What you will do -
Restate the records below exactly. Pictures are not part of the copy.

Material to process -
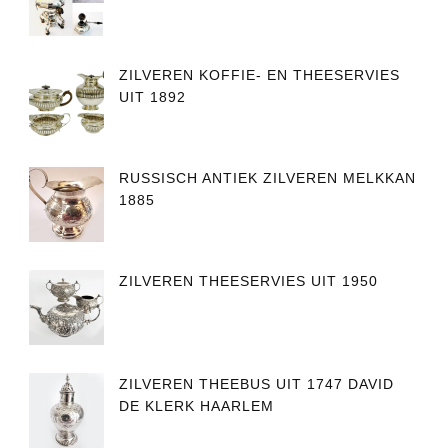
ZILVEREN KOFFIE- EN THEESERVIES
UIT 1892
RUSSISCH ANTIEK ZILVEREN MELKKAN
1885
ZILVEREN THEESERVIES UIT 1950
ZILVEREN THEEBUS UIT 1747 DAVID
DE KLERK HAARLEM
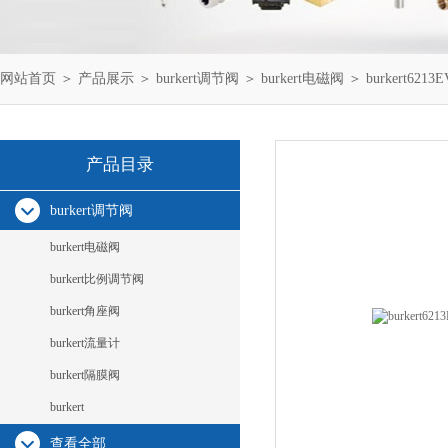
网站首页
＞
产品展示
＞
burkert调节阀
＞
burkert电磁阀
＞ burkert6
产品目录
burkert调节阀
burkert电磁阀
burkert比例调节阀
burkert角座阀
burkert流量计
burkert隔膜阀
burkert
查看全部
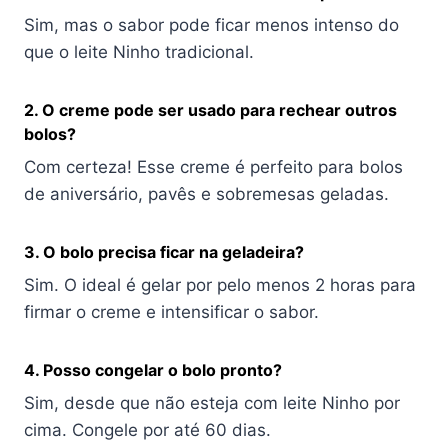
Sim, mas o sabor pode ficar menos intenso do
que o leite Ninho tradicional.
2. O creme pode ser usado para rechear outros
bolos?
Com certeza! Esse creme é perfeito para bolos
de aniversário, pavês e sobremesas geladas.
3. O bolo precisa ficar na geladeira?
Sim. O ideal é gelar por pelo menos 2 horas para
firmar o creme e intensificar o sabor.
4. Posso congelar o bolo pronto?
Sim, desde que não esteja com leite Ninho por
cima. Congele por até 60 dias.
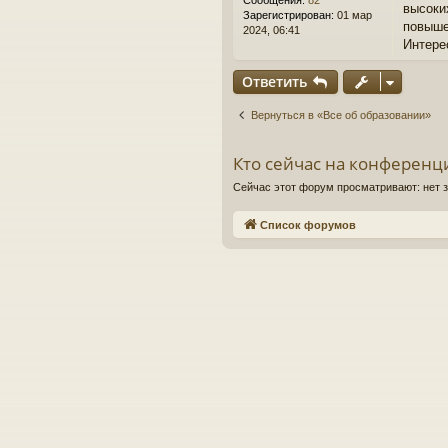
Сообщения:
82
высоки
е
Зарегистрирован:
01 мар
повыше
2024, 06:41
Интере
Ответить
Вернуться в «Все об образовании»
Кто сейчас на конференц
Сейчас этот форум просматривают: нет 
Список форумов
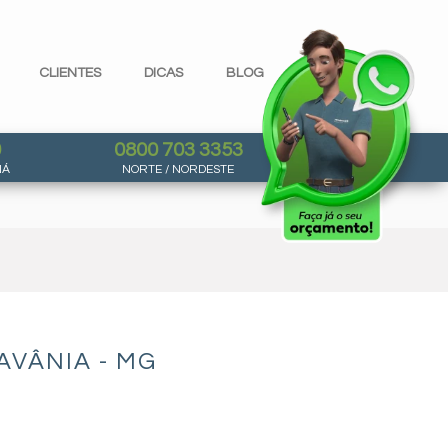
CLIENTES
DICAS
BLOG
0
0800 703 3353
NÁ
NORTE / NORDESTE
AVÂNIA - MG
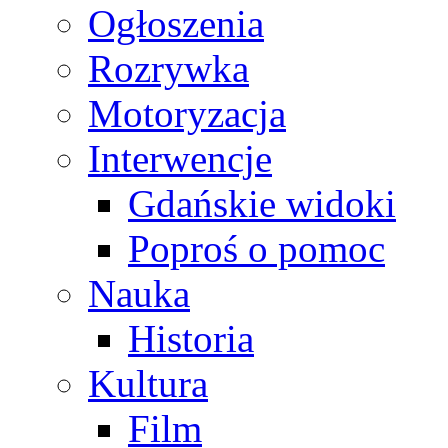
Ogłoszenia
Rozrywka
Motoryzacja
Interwencje
Gdańskie widoki
Poproś o pomoc
Nauka
Historia
Kultura
Film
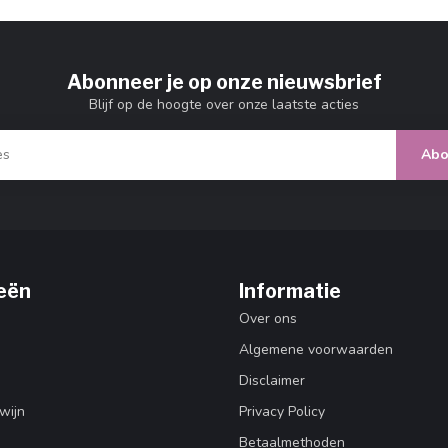
Abonneer je op onze nieuwsbrief
Blijf op de hoogte over onze laatste acties
Abo
eën
Informatie
Over ons
Algemene voorwaarden
Disclaimer
wijn
Privacy Policy
Betaalmethoden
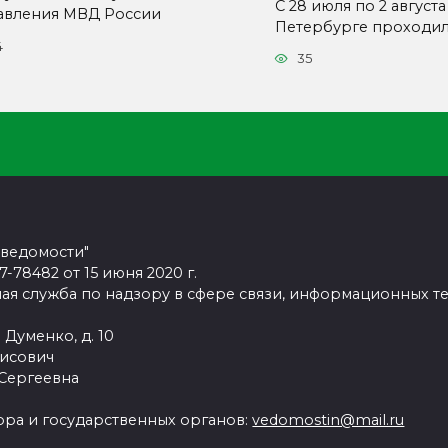
С 28 июля по 2 августа
авления МВД России
Петербурге проходи
4
35
 ведомости"
78482 от 15 июня 2020 г.
ая служба по надзору в сфере связи, информационных т
 Думенко, д. 10
рисович
 Сергеевна
ра и государственных органов:
vedomostin@mail.ru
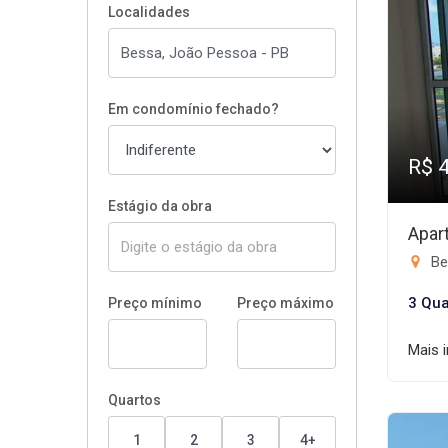
Localidades
Em condomínio fechado?
R$ 
Estágio da obra
Apar
Be
3 Qua
Preço mínimo
Preço máximo
Mais 
Quartos
1
2
3
4+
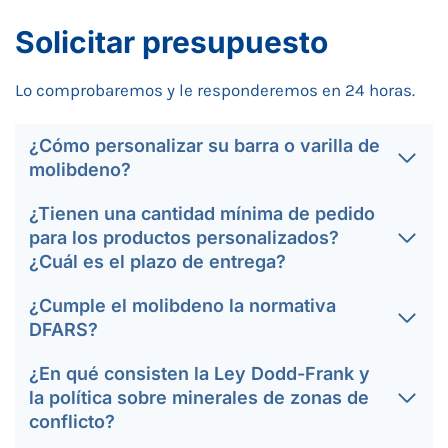
Solicitar presupuesto
Lo comprobaremos y le responderemos en 24 horas.
¿Cómo personalizar su barra o varilla de
molibdeno?
¿Tienen una cantidad mínima de pedido
para los productos personalizados?
¿Cuál es el plazo de entrega?
¿Cumple el molibdeno la normativa
DFARS?
¿En qué consisten la Ley Dodd-Frank y
la política sobre minerales de zonas de
conflicto?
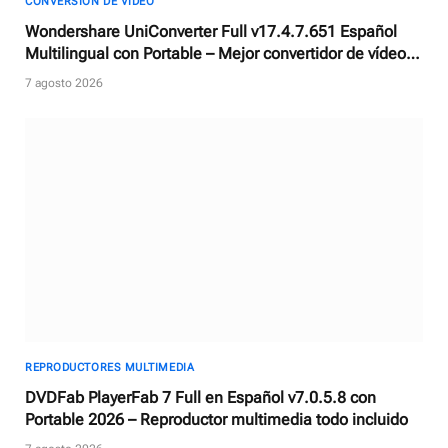
CONVERSIÓN DE VÍDEO
Wondershare UniConverter Full v17.4.7.651 Español
Multilingual con Portable – Mejor convertidor de vídeos
con AI
7 agosto 2026
REPRODUCTORES MULTIMEDIA
DVDFab PlayerFab 7 Full en Español v7.0.5.8 con
Portable 2026 – Reproductor multimedia todo incluido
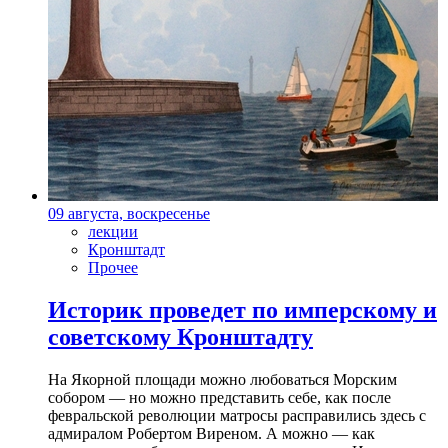
09 августа, воскресенье
лекции
Кронштадт
Прочее
Историк проведет по имперскому и
советскому Кронштадту
На Якорной площади можно любоваться Морским
собором — но можно представить себе, как после
февральской революции матросы расправились здесь с
адмиралом Робертом Виреном. А можно — как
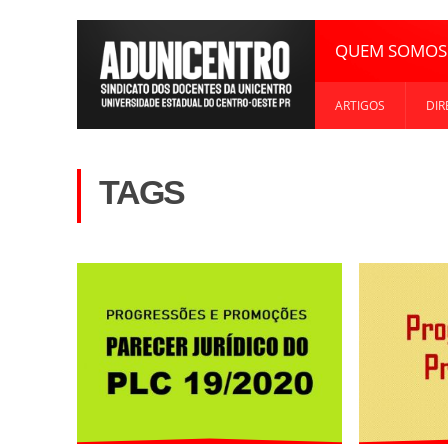
QUEM SOMOS
ARTIGOS
DIR
TAGS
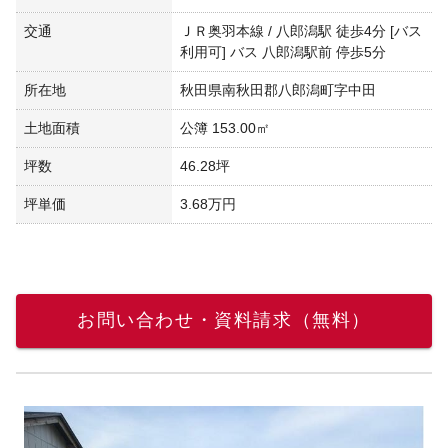
交通
ＪＲ奥羽本線 / 八郎潟駅 徒歩4分 [バス
利用可] バス 八郎潟駅前 停歩5分
所在地
秋田県南秋田郡八郎潟町字中田
土地面積
公簿 153.00㎡
坪数
46.28坪
坪単価
3.68万円
お問い合わせ・資料請求（無料）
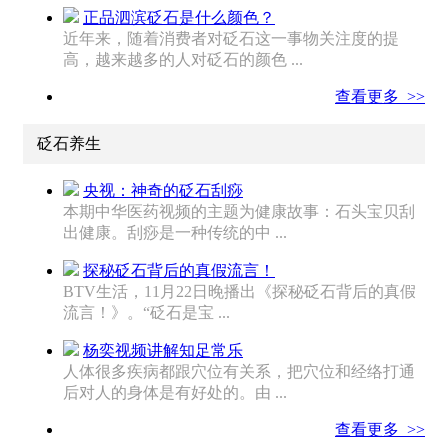
正品泗滨砭石是什么颜色？
近年来，随着消费者对砭石这一事物关注度的提
高，越来越多的人对砭石的颜色 ...
查看更多 >>
砭石养生
央视：神奇的砭石刮痧
本期中华医药视频的主题为健康故事：石头宝贝刮
出健康。刮痧是一种传统的中 ...
探秘砭石背后的真假流言！
BTV生活，11月22日晚播出《探秘砭石背后的真假
流言！》。“砭石是宝 ...
杨奕视频讲解知足常乐
人体很多疾病都跟穴位有关系，把穴位和经络打通
后对人的身体是有好处的。由 ...
查看更多 >>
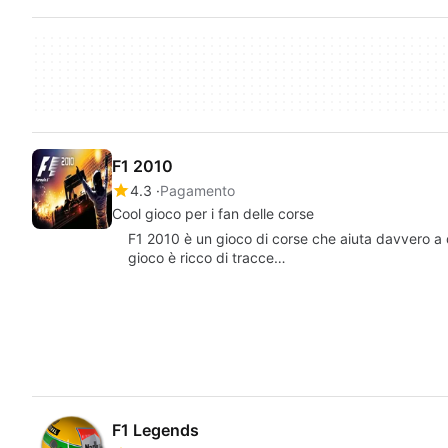
F1 2010
4.3
Pagamento
Cool gioco per i fan delle corse
F1 2010 è un gioco di corse che aiuta davvero a da
gioco è ricco di tracce…
F1 Legends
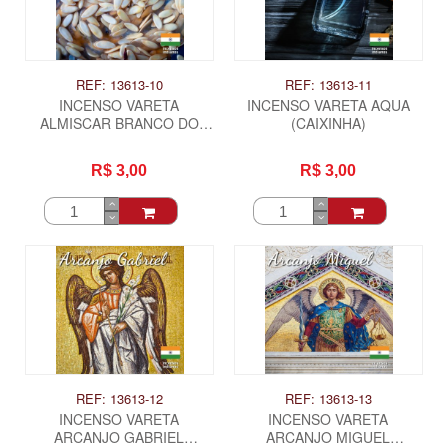
REF: 13613-10
REF: 13613-11
INCENSO VARETA
INCENSO VARETA AQUA
ALMISCAR BRANCO DO
(CAIXINHA)
TIBET (CAIXINHA)
R$ 3,00
R$ 3,00
REF: 13613-12
REF: 13613-13
INCENSO VARETA
INCENSO VARETA
ARCANJO GABRIEL
ARCANJO MIGUEL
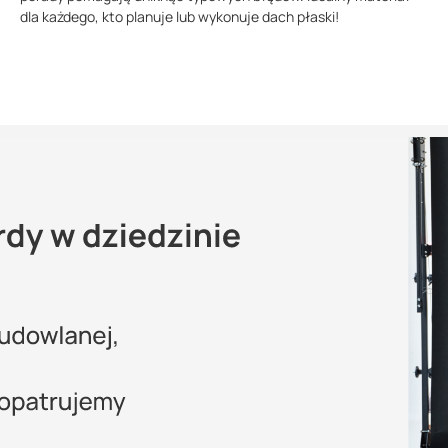
dla każdego, kto planuje lub wykonuje dach płaski!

Solution to this task -
ZILVEREN KOFFIE- EN THEESERVIES
UIT 1892
RUSSISCH ANTIEK ZILVEREN MELKKAN
1885
ZILVEREN THEESERVIES UIT 1950
ZILVEREN THEEBUS UIT 1747 DAVID
DE KLERK HAARLEM
网站首页
＞
产品展示
＞
burkert调节阀
＞
burkert电磁阀
＞ burkert6
产品目录
burkert调节阀
burkert电磁阀
burkert比例调节阀
burkert角座阀
burkert流量计
burkert隔膜阀
burkert
查看全部
Sim, mas o sabor pode ficar menos intenso do
que o leite Ninho tradicional.
2. O creme pode ser usado para rechear outros
bolos?
Com certeza! Esse creme é perfeito para bolos
de aniversário, pavês e sobremesas geladas.
3. O bolo precisa ficar na geladeira?
Sim. O ideal é gelar por pelo menos 2 horas para
firmar o creme e intensificar o sabor.
4. Posso congelar o bolo pronto?
Sim, desde que não esteja com leite Ninho por
cima. Congele por até 60 dias.
Сообщения:
82
высоки
е
Зарегистрирован:
01 мар
повыше
2024, 06:41
Интере
Ответить
Вернуться в «Все об образовании»
Кто сейчас на конференц
Сейчас этот форум просматривают: нет 
Список форумов
CLIENTES
DICAS
BLOG
0
0800 703 3353
NÁ
NORTE / NORDESTE
AVÂNIA - MG
Ogłoszenia
Rozrywka
Motoryzacja
Interwencje
Gdańskie widoki
Poproś o pomoc
Nauka
Historia
Kultura
Film
Abonneer je op onze nieuwsbrief
Blijf op de hoogte over onze laatste acties
Abo
eën
Informatie
Over ons
Algemene voorwaarden
Disclaimer
wijn
Privacy Policy
Betaalmethoden
С 28 июля по 2 августа
авления МВД России
Петербурге проходи
4
35
 ведомости"
78482 от 15 июня 2020 г.
ая служба по надзору в сфере связи, информационных т
 Думенко, д. 10
рисович
 Сергеевна
ра и государственных органов:
vedomostin@mail.ru
Localidades
Em condomínio fechado?
R$ 
Estágio da obra
Apar
Be
3 Qua
Preço mínimo
Preço máximo
Mais 
Quartos
1
2
3
4+
Solicitar presupuesto
Lo comprobaremos y le responderemos en 24 horas.
¿Cómo personalizar su barra o varilla de
molibdeno?
¿Tienen una cantidad mínima de pedido
para los productos personalizados?
¿Cuál es el plazo de entrega?
¿Cumple el molibdeno la normativa
DFARS?
¿En qué consisten la Ley Dodd-Frank y
la política sobre minerales de zonas de
conflicto?
CONVERSIÓN DE VÍDEO
Wondershare UniConverter Full v17.4.7.651 Español
Multilingual con Portable – Mejor convertidor de vídeos
con AI
7 agosto 2026
REPRODUCTORES MULTIMEDIA
DVDFab PlayerFab 7 Full en Español v7.0.5.8 con
Portable 2026 – Reproductor multimedia todo incluido
09 августа, воскресенье
лекции
Кронштадт
Прочее
Историк проведет по имперскому и
советскому Кронштадту
На Якорной площади можно любоваться Морским
собором — но можно представить себе, как после
февральской революции матросы расправились здесь с
адмиралом Робертом Виреном. А можно — как
QUEM SOMOS
ARTIGOS
DIR
TAGS
交通
ＪＲ奥羽本線 / 八郎潟駅 徒歩4分 [バス
利用可] バス 八郎潟駅前 停歩5分
所在地
秋田県南秋田郡八郎潟町字中田
土地面積
公簿 153.00㎡
坪数
46.28坪
坪単価
3.68万円
お問い合わせ・資料請求（無料）
正品泗滨砭石是什么颜色？
近年来，随着消费者对砭石这一事物关注度的提
高，越来越多的人对砭石的颜色 ...
查看更多 >>
砭石养生
央视：神奇的砭石刮痧
本期中华医药视频的主题为健康故事：石头宝贝刮
出健康。刮痧是一种传统的中 ...
探秘砭石背后的真假流言！
BTV生活，11月22日晚播出《探秘砭石背后的真假
流言！》。“砭石是宝 ...
杨奕视频讲解知足常乐
人体很多疾病都跟穴位有关系，把穴位和经络打通
后对人的身体是有好处的。由 ...
查看更多 >>
F1 2010
4.3
Pagamento
Cool gioco per i fan delle corse
F1 2010 è un gioco di corse che aiuta davvero a da
gioco è ricco di tracce…
F1 Legends
REF: 13613-10
REF: 13613-11
INCENSO VARETA
INCENSO VARETA AQUA
ALMISCAR BRANCO DO
(CAIXINHA)
TIBET (CAIXINHA)
R$ 3,00
R$ 3,00
REF: 13613-12
REF: 13613-13
INCENSO VARETA
INCENSO VARETA
ARCANJO GABRIEL
ARCANJO MIGUEL
dla każdego, kto planuje lub wykonuje dach płaski!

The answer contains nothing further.